Ontem, meu namorado e eu fomos chamados por uma moça da coordenação do meu colégio para conversar com ela e os inspetores. O motivo? Deveríamos parar com as nossas demonstrações de afeto, afinal, elas eram exageradas, ofensivas e mau exemplo para os estudantes mais novos. As palavras da mulher, sob a desculpa de “não temos nada contra o amor de vocês, são as regras”, me sufocaram. Os outros funcionários carregavam expressões de reprovação, enquanto meu namorado, com os olhos marejados, segurava minha mão com força. Eu precisava falar.


“E todos os casais hétero que andam pelo colégio de mãos dadas, abraçados e se beijam?”, eu disse, articulando tão calma e claramente que eu mesmo fiquei surpreso. “De forma alguma um ‘erro’ justifica outro, mas vocês não acham que estão realizando uma fiscalização seletiva? Olhem bem para o que está acontecendo agora. Duvido que um casal formado por uma menina e um menino já tenha passado por isso.” Não aguentei a pressão do momento e tive que parar de falar.

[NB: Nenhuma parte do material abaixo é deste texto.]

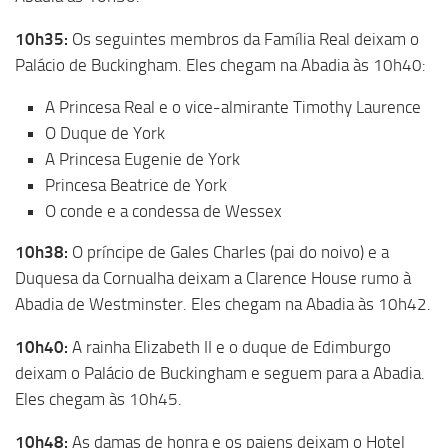
10h35:
Os seguintes membros da Família Real deixam o
Palácio de Buckingham. Eles chegam na Abadia às 10h40:
A Princesa Real e o vice-almirante Timothy Laurence
O Duque de York
A Princesa Eugenie de York
Princesa Beatrice de York
O conde e a condessa de Wessex
10h38:
O príncipe de Gales Charles (pai do noivo) e a
Duquesa da Cornualha deixam a Clarence House rumo à
Abadia de Westminster. Eles chegam na Abadia às 10h42.
10h40:
A rainha Elizabeth II e o duque de Edimburgo
deixam o Palácio de Buckingham e seguem para a Abadia.
Eles chegam às 10h45.
10h48:
As damas de honra e os pajens deixam o Hotel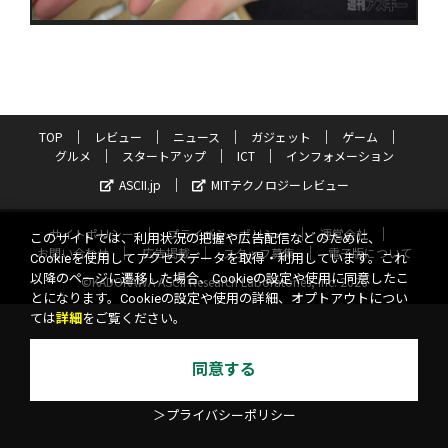
TOP
レビュー
ニュース
ガジェット
ゲーム
グルメ
スタートアップ
ICT
インフォメーション
ASCII.jp
MITテクノロジーレビュー
サイトポリシー
プライバシーポリシー
運営会社
このサイトでは、利用状況の把握や広告配信などのために、
お問い合わせ
広告掲載
スタッフ募集
電子版について
Cookieを使用してアクセスデータを取得・利用しています。これ
以降のページに遷移した場合、Cookieの設定や使用に同意したこ
©KADOKAWA ASCII Research Laboratories, Inc. 2026
とになります。Cookieの設定や使用の詳細、オプトアウトについ
ては
詳細
をご覧ください。
同意する
＞プライバシーポリシー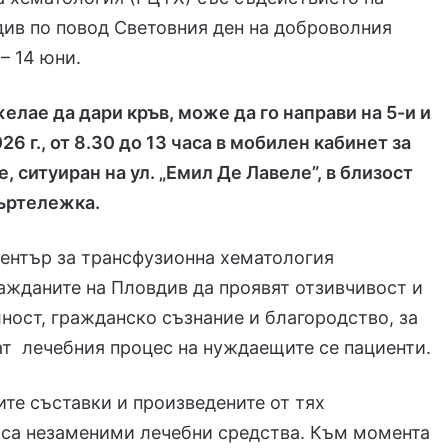
ив по повод Световния ден на доброволния
– 14 юни.
желае да дари кръв, може да го направи на 5-и и
26 г., от 8.30 до 13 часа в мобилен кабинет за
, ситуиран на ул. „Емил Де Лавеле”,
в близост
въртележка.
ентър за трансфузионна хематология
ажданите на Пловдив да проявят отзивчивост и
ност, гражданско съзнание и благородство, за
т лечебния процес на нуждаещите се пациенти.
ите съставки и произведените от тях
 са незаменими лечебни средства. Към момента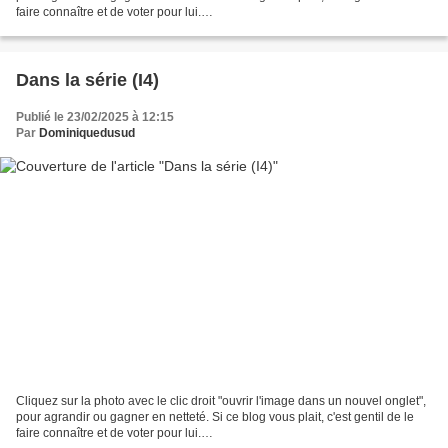
faire connaître et de voter pour lui.
http://www.meilleurdusexe.com/index.php?id=10272 http:...
Dans la série (I4)
Publié le 23/02/2025 à 12:15
Par
Dominiquedusud
Cliquez sur la photo avec le clic droit "ouvrir l'image dans un nouvel onglet",
pour agrandir ou gagner en netteté. Si ce blog vous plait, c'est gentil de le
faire connaître et de voter pour lui.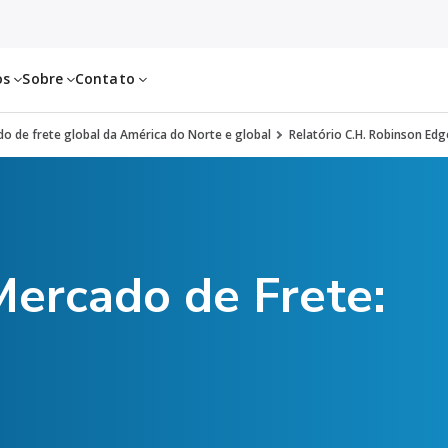
os
Sobre
Contato
o de frete global da América do Norte e global
Relatório C.H. Robinson Edge
Mercado de Frete: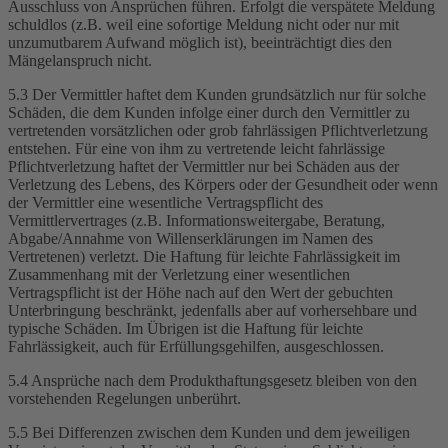
Ausschluss von Ansprüchen führen. Erfolgt die verspätete Meldung
schuldlos (z.B. weil eine sofortige Meldung nicht oder nur mit
unzumutbarem Aufwand möglich ist), beeinträchtigt dies den
Mängelanspruch nicht.
5.3 Der Vermittler haftet dem Kunden grundsätzlich nur für solche
Schäden, die dem Kunden infolge einer durch den Vermittler zu
vertretenden vorsätzlichen oder grob fahrlässigen Pflichtverletzung
entstehen. Für eine von ihm zu vertretende leicht fahrlässige
Pflichtverletzung haftet der Vermittler nur bei Schäden aus der
Verletzung des Lebens, des Körpers oder der Gesundheit oder wenn
der Vermittler eine wesentliche Vertragspflicht des
Vermittlervertrages (z.B. Informationsweitergabe, Beratung,
Abgabe/Annahme von Willenserklärungen im Namen des
Vertretenen) verletzt. Die Haftung für leichte Fahrlässigkeit im
Zusammenhang mit der Verletzung einer wesentlichen
Vertragspflicht ist der Höhe nach auf den Wert der gebuchten
Unterbringung beschränkt, jedenfalls aber auf vorhersehbare und
typische Schäden. Im Übrigen ist die Haftung für leichte
Fahrlässigkeit, auch für Erfüllungsgehilfen, ausgeschlossen.
5.4 Ansprüche nach dem Produkthaftungsgesetz bleiben von den
vorstehenden Regelungen unberührt.
5.5 Bei Differenzen zwischen dem Kunden und dem jeweiligen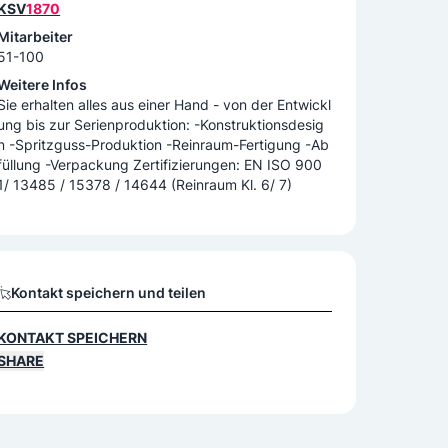
KSV
1870
Mitarbeiter
51-100
Weitere Infos
Sie erhalten alles aus einer Hand - von der Entwickl
ung bis zur Serienproduktion: -Konstruktionsdesig
n -Spritzguss-Produktion -Reinraum-Fertigung -Ab
füllung -Verpackung Zertifizierungen: EN ISO 900
1/ 13485 / 15378 / 14644 (Reinraum Kl. 6/ 7)
Kontakt speichern und teilen
KONTAKT SPEICHERN
SHARE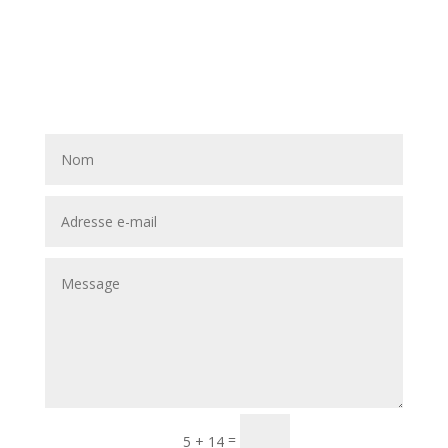
Envoi
=
5 + 14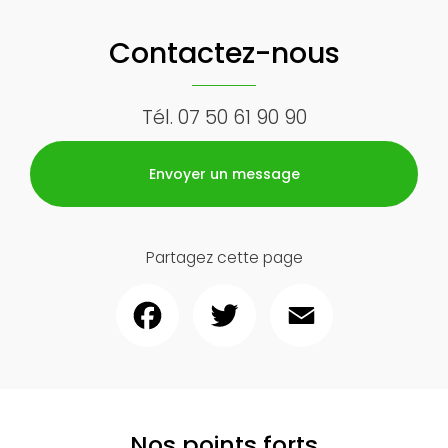
Contactez-nous
Tél.
07 50 61 90 90
Envoyer un message
Partagez cette page
Facebook
Twitter
Email
Nos points forts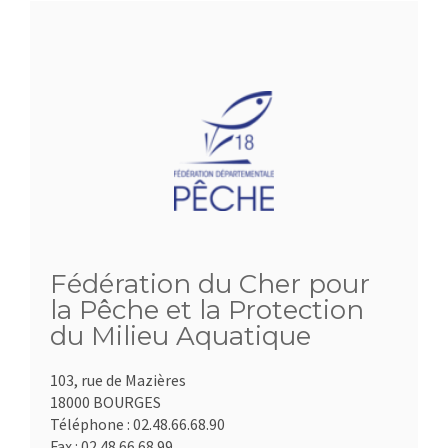
Fédération du Cher pour
la Pêche et la Protection
du Milieu Aquatique
103, rue de Mazières
18000 BOURGES
Téléphone :
02.48.66.68.90
Fax :
02.48.66.68.99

Chorei todas as lágrimas que eu havia guardado nas situações de preconceito que enfrentei.

Essa cena não tem continuação, porque depois disso eu abri os olhos. Olhei ao redor, observei bem as silhuetas do meu quarto escuro, me dei conta de onde eu estava e chorei. Chorei porque acabara de sair de um sonho tão real que sua lembrança era viva como a de algo que de fato aconteceu. Chorei porque o medo da regra e do preconceito é tão forte a ponto de se transformar em pesadelo. Chorei porque não existe lugar seguro.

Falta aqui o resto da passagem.